**Your assignment:** Every record needs to be repeated exactly; its pictures do not.

**Records shown:**
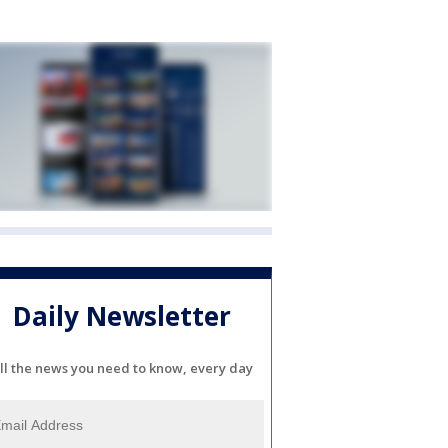
Daily Newsletter
ll the news you need to know, every day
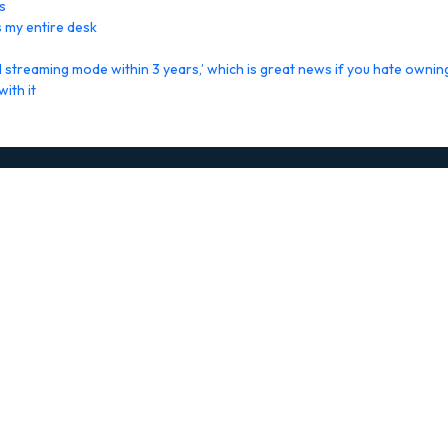
s
 my entire desk
streaming mode within 3 years,’ which is great news if you hate ownin
ith it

**Task response:**
Daily Newsletter
ll the news you need to know, every day
s
 my entire desk
streaming mode within 3 years,’ which is great news if you hate ownin
ith it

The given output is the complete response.